There has never been a proven instance of an environmentalist planting an endangered species somewhere. There has been wishful thinking. But not proven. One reason is simply the reason why endangered plants are endangered: if it were easy to cultivate or transplant them, well, maybe there would be a lot more of them. One agent from the California Department of Fish & Game told me that endangered plants had about an 80-90 percent failure rate at transplantation. This same agent, however, within days, went and inspected the plants at the Laguna Vista site and declared that they had been planted there. Fish and Game also advised the City of Sebastopol that since that plants had been transplanted, no further consultation would be needed and none would be needed for any subsequent generations of plants that appeared there since it was assumed that they were the results of this transplanted (not naturally occurring) population. The entire department then became incommunicado, and all calls were referred to a PR official in Sacramento who knew nothing. It was now a criminal investigation so they couldn't disclose anything.
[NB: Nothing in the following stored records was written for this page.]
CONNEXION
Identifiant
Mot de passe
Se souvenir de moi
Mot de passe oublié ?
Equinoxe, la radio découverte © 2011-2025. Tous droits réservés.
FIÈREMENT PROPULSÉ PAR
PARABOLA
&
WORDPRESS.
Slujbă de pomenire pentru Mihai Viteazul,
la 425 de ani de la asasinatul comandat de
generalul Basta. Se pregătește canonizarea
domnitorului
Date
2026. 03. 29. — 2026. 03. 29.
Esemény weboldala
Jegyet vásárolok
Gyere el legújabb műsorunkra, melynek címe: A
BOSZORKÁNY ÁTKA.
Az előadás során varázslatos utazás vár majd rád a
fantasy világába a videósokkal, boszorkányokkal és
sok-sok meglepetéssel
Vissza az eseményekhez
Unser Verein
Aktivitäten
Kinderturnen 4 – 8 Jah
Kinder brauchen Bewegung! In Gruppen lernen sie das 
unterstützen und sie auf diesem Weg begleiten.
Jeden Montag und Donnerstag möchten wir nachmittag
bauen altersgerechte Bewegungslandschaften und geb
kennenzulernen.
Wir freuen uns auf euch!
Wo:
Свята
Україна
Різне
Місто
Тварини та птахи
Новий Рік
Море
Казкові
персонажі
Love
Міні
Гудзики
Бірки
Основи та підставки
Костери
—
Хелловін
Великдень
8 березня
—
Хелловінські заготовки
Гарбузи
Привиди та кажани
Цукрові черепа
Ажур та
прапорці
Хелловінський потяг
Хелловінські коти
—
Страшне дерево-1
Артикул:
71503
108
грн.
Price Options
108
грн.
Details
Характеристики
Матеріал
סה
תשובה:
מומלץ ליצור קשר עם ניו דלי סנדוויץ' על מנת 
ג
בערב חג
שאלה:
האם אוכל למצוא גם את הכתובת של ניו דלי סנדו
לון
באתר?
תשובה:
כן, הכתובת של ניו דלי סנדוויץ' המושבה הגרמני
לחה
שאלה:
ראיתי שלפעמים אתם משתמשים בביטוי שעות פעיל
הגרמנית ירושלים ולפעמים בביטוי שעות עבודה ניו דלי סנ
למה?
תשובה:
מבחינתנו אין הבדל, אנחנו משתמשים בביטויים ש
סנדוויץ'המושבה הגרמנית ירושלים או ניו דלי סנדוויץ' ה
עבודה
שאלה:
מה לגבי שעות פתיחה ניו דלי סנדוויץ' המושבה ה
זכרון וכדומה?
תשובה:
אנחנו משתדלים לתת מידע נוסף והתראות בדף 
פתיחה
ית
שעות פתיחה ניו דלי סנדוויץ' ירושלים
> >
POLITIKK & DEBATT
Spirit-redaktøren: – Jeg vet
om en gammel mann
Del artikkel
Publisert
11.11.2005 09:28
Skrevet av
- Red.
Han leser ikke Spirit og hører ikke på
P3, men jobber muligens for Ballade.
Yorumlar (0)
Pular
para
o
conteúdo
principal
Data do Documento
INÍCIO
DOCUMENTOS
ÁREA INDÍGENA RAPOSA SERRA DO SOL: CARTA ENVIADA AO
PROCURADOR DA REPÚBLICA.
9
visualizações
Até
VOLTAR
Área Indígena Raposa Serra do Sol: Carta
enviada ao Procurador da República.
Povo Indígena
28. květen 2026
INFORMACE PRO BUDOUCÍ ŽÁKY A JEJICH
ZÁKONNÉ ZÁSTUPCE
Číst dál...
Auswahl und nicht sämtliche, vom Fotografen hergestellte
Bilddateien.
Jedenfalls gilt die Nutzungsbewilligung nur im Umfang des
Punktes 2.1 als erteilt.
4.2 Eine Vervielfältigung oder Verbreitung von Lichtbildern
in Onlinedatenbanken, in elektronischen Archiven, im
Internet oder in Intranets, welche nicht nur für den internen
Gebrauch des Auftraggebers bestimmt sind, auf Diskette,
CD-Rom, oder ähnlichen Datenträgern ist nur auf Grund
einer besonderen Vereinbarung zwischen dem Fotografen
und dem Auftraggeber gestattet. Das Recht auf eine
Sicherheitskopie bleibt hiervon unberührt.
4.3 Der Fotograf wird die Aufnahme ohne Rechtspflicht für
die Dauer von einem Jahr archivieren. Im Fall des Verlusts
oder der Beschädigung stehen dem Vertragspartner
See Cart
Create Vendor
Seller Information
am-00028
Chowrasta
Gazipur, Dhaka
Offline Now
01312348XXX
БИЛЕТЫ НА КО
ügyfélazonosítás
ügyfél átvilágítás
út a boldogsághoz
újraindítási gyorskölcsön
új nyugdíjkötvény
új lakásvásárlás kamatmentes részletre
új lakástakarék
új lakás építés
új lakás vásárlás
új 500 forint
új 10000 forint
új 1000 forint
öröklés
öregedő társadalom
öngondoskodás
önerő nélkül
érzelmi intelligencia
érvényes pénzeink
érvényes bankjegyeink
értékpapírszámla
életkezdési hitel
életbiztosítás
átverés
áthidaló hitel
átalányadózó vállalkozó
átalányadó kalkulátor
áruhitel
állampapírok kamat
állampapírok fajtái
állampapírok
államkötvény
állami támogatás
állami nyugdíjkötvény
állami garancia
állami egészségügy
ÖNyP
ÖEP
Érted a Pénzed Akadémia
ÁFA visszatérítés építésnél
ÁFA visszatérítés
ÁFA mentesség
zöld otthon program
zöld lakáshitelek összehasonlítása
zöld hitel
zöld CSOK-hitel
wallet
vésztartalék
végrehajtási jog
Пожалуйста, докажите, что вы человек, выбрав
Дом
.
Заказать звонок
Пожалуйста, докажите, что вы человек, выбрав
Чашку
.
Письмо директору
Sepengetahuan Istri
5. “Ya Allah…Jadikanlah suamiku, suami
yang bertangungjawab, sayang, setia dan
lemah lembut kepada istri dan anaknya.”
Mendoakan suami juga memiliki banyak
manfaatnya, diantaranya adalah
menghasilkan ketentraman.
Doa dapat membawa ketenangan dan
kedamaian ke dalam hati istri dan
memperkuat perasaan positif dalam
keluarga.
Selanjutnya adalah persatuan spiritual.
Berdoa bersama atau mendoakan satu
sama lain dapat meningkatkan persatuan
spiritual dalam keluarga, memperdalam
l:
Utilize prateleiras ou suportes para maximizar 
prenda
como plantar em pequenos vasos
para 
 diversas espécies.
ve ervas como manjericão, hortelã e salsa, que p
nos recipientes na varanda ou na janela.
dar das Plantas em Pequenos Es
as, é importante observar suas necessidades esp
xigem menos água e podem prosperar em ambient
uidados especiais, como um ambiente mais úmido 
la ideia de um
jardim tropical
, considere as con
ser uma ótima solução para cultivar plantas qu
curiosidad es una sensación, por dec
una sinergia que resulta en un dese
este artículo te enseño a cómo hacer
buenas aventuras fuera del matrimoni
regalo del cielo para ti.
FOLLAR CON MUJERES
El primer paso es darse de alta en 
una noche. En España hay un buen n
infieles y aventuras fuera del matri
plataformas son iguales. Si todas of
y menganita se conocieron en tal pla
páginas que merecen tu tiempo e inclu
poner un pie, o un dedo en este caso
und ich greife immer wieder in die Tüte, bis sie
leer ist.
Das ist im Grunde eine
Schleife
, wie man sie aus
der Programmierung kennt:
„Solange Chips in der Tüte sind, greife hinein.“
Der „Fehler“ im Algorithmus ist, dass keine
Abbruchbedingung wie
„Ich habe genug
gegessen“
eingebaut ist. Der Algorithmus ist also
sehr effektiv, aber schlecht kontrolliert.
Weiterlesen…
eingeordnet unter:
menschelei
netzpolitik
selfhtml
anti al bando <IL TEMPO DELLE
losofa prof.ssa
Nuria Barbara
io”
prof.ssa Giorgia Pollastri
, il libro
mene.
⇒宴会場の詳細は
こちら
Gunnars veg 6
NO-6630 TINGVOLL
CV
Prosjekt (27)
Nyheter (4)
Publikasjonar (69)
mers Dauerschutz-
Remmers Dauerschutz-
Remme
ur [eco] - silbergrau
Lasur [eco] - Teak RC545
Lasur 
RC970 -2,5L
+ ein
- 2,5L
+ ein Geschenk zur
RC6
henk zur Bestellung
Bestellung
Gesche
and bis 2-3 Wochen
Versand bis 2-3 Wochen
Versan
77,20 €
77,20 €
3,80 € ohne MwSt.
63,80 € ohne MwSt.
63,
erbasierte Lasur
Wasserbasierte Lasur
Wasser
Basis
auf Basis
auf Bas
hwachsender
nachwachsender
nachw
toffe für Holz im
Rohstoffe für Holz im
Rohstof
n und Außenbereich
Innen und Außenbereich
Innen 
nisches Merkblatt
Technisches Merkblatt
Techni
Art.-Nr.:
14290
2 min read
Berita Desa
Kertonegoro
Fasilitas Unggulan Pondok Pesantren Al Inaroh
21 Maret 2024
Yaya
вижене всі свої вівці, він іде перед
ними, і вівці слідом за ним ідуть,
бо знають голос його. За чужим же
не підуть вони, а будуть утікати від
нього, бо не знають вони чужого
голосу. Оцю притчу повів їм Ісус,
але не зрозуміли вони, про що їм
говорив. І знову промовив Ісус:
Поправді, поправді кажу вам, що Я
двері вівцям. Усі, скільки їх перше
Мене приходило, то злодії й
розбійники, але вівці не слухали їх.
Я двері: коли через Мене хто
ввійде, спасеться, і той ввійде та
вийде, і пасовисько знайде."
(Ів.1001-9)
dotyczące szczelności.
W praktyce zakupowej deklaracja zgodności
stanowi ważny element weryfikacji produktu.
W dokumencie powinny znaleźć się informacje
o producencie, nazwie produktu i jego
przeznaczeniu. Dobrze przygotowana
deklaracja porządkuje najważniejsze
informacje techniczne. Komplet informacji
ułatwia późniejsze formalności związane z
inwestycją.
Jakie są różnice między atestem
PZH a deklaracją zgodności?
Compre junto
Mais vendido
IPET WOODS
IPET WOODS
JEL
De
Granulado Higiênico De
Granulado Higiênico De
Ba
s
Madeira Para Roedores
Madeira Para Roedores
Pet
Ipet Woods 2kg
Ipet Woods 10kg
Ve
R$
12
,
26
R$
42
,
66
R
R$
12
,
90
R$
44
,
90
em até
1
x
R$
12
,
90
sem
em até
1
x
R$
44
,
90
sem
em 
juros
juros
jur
Well, that's when the story went all over the state. And it was a story that I liked to consider my own. In fact, Barry, my editor, made a sign and put it up over my desk, "Meadowfoam Central" because I was pretty much all meadowfoam all the time for a while. This detail was mentioned in Legal Affairs magazine but not, alas, the name of the person sitting at the desk below the sign. It was really a fun story. And so these new plants at the Laguna Vista site remind me of where I was last year and of how much I enjoyed what I was doing.
This is so so so the simplified version of the story. But it's nearly two in the morning. And I have still my other journalism nostalgia story to tell which is even worse than this one as you will see.